A post shared by Przemek also known as Pshemek (@przemek_gotuje) on May 22, 2020 at 1:27 am PDT

This is how you easily prepare zucchini pancakes with feta

  • Grate the zucchini and let them drain a little in a colander.
  • Then place the zucchini rasps on a clean tea towel, wrap them and squeeze them out well . The more liquid you squeeze out, the more aromatic the zucchini buffers become. They also keep their shape better. So be careful with this step .
  • Then put the squeezed zucchini rasps in a bowl.
  • Dice the onion very finely.
  • Chop the herbs.
  • Mix the flour and baking powder.
  • Add it to the zucchini rasps along with the onions, herbs and egg.
  • Salt and pepper the whole thing well, knead everything into a kind of dough.
  • Crumble the feta as small as possible and knead it under the batter.
  •   Put enough oil in a pan to bake the zucchini buffers and heat it.
  • Now form small balls out of the zucchini puff pastry, place them in the oil and press them a little flat.
  • Fry the zucchini pancakes on both sides for about five minutes over medium heat.
  • Gradually fry all the courgette pancakes and drain them on a plate with kitchen paper.
  • Video: zucchini buffer made easy

    Tip: To prevent the zucchini pancakes that have already been fried from getting cold while the rest is still in the pan, keep them warm on a plate in the oven. 50 degrees is sufficient here.

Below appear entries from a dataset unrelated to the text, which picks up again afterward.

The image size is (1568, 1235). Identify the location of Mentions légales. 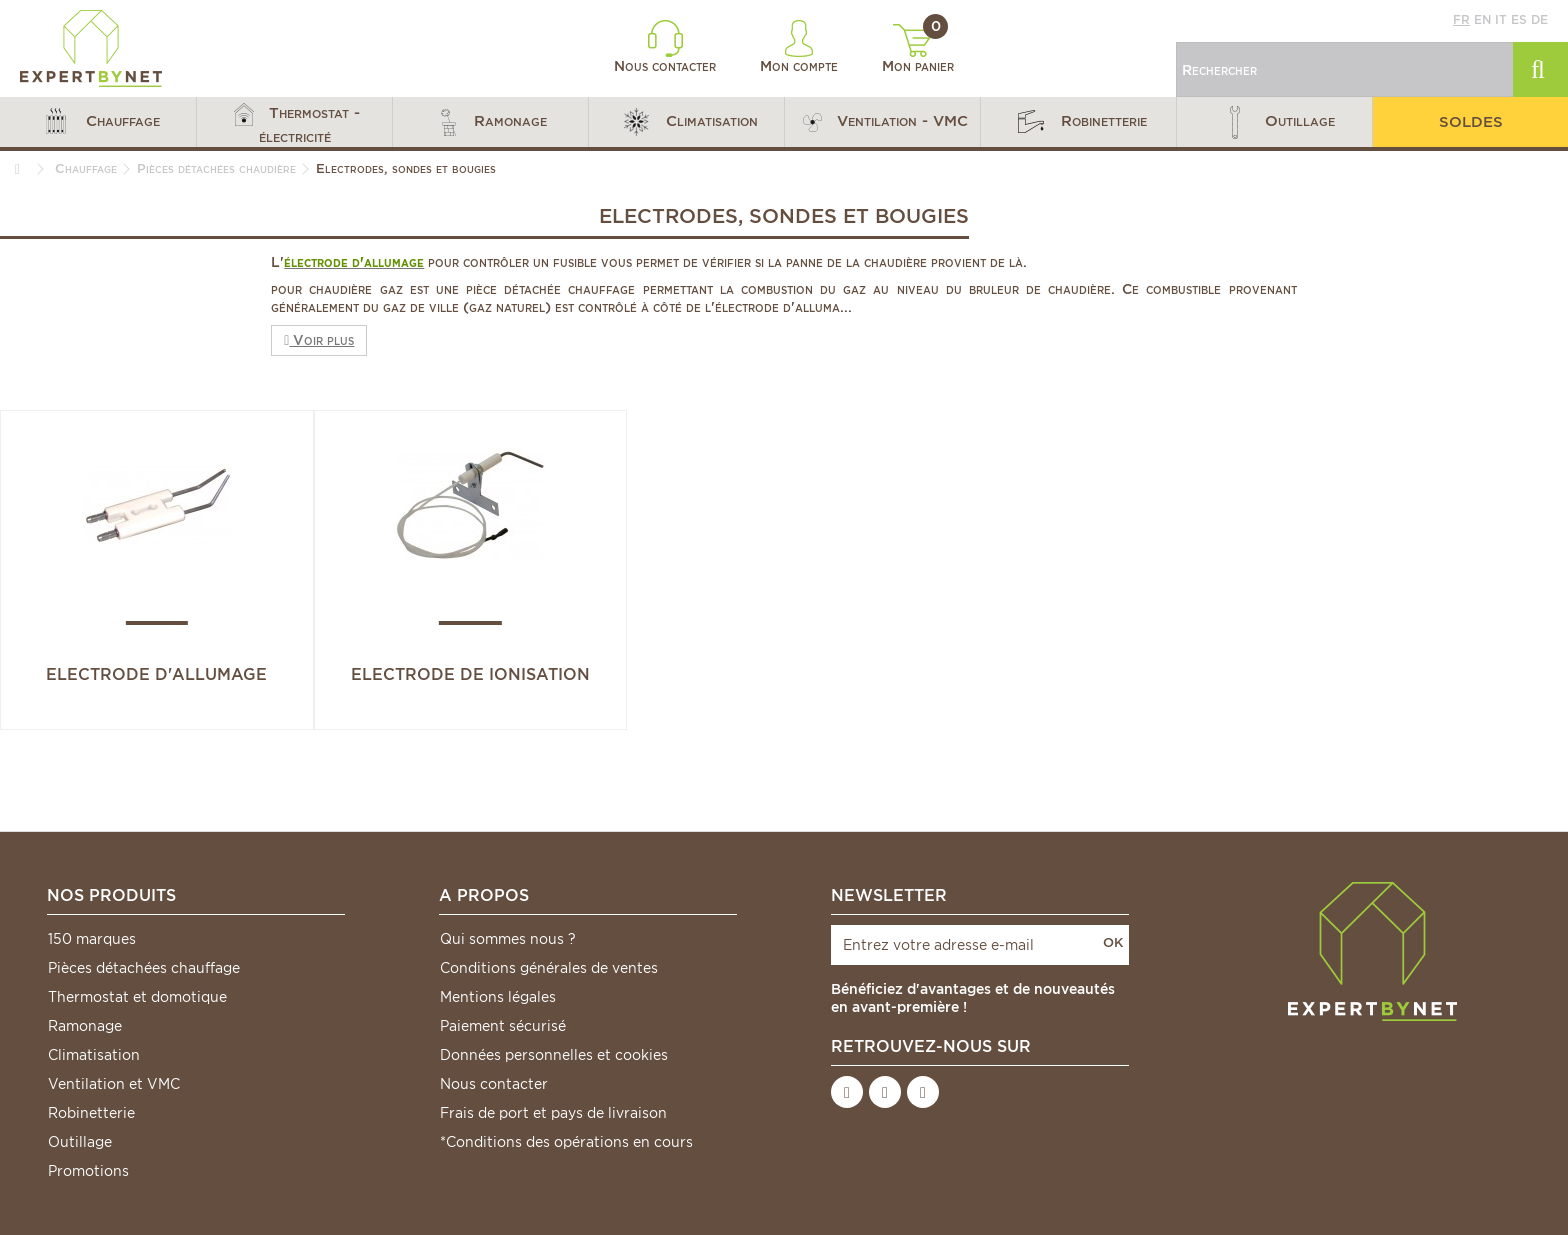 (498, 997).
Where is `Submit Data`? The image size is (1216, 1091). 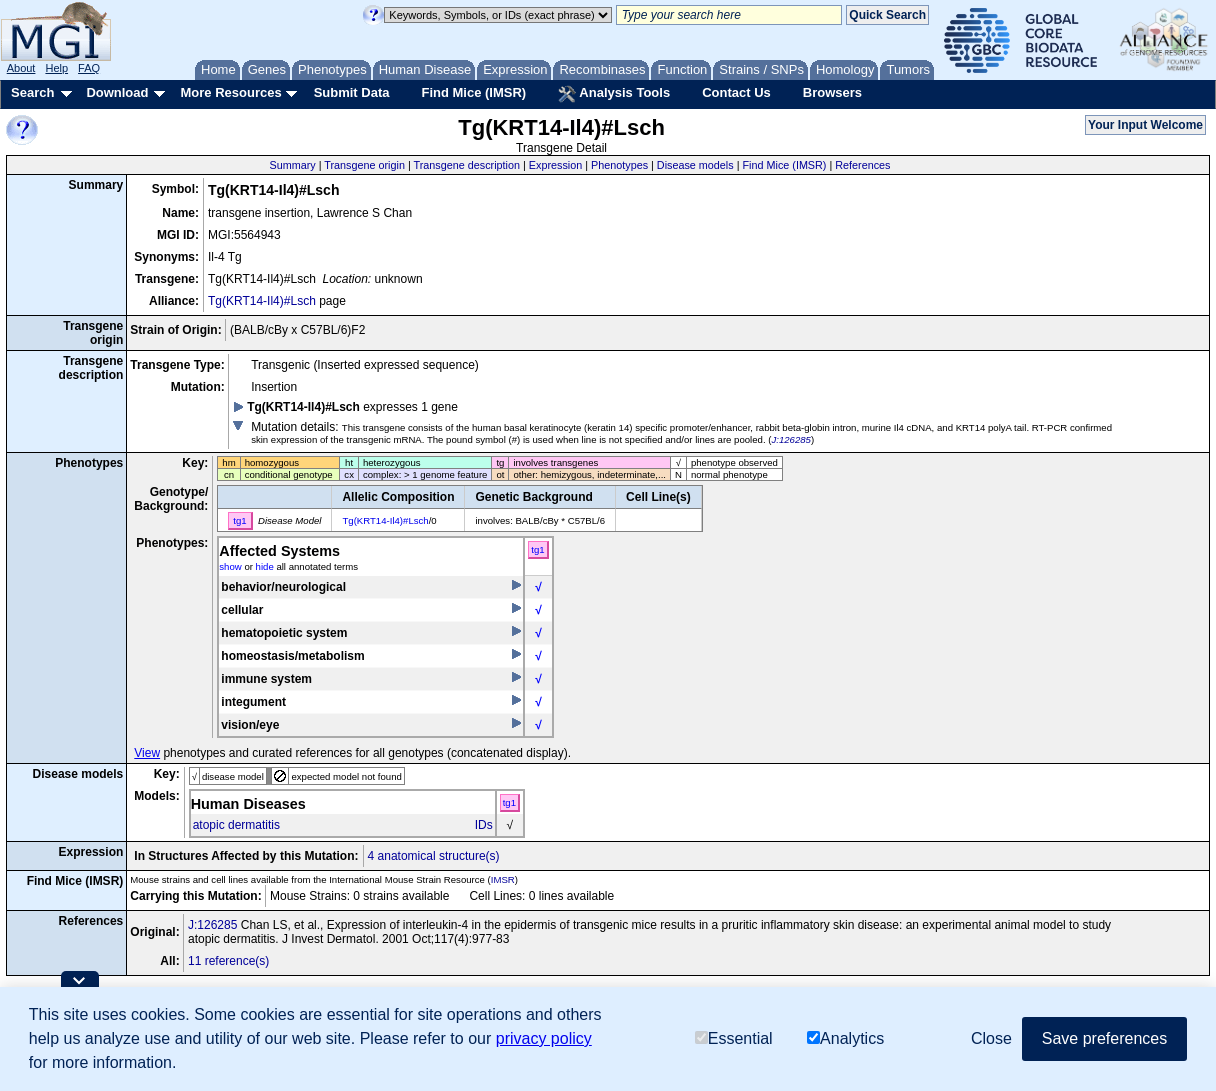 Submit Data is located at coordinates (352, 92).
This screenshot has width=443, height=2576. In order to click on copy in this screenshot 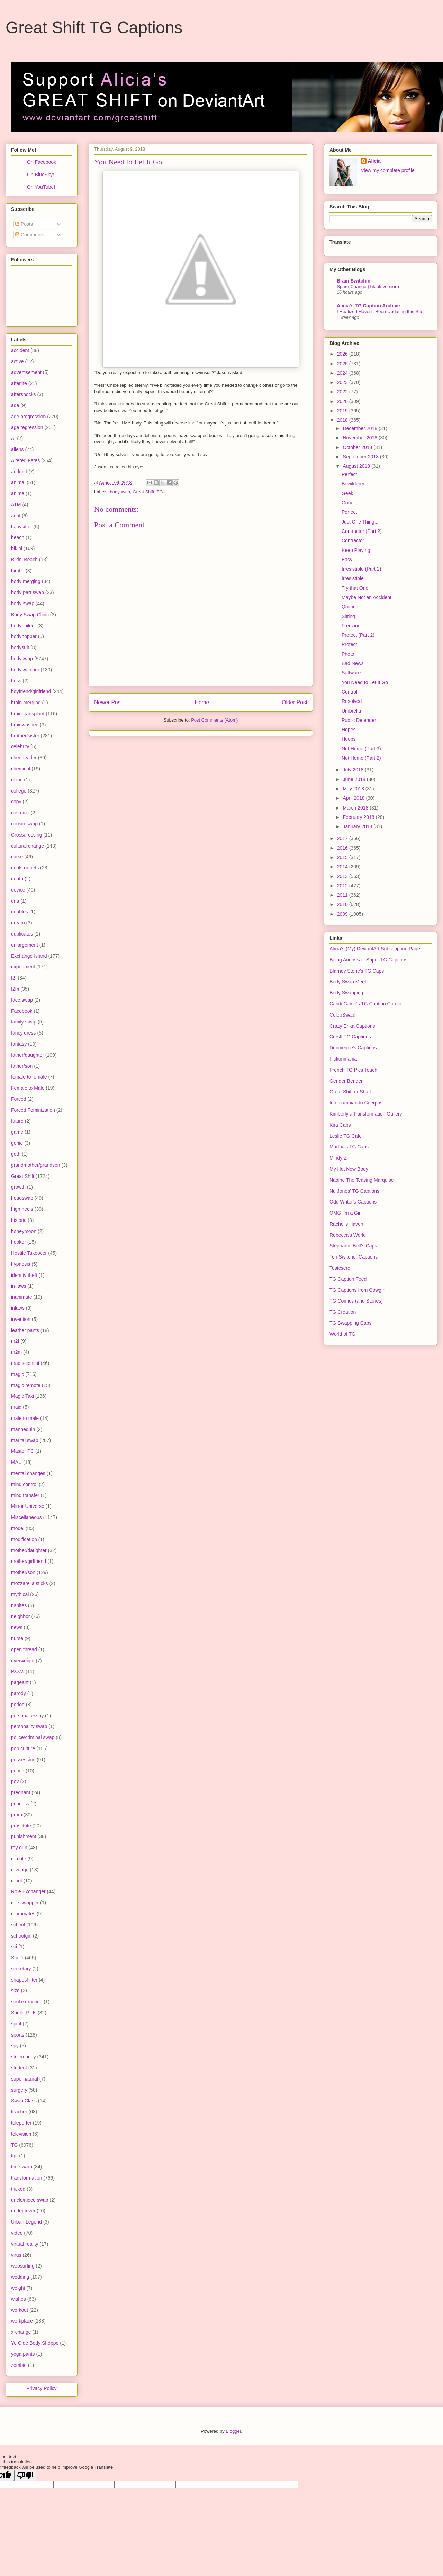 , I will do `click(16, 801)`.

    These zucchini buffets go well with grilled and pan- fried vegetables , but are also delicious on their own with tzaziki or herb curd .

    And for dessert:  Summery Blitzkuchen - How to make a rhubarb cake with sprinkles *

    ante

    Yuck, mold! You can still eat these foods

    To the photo gallery

    * Merkur.de is part of the nationwide Ippen-Digital editors network.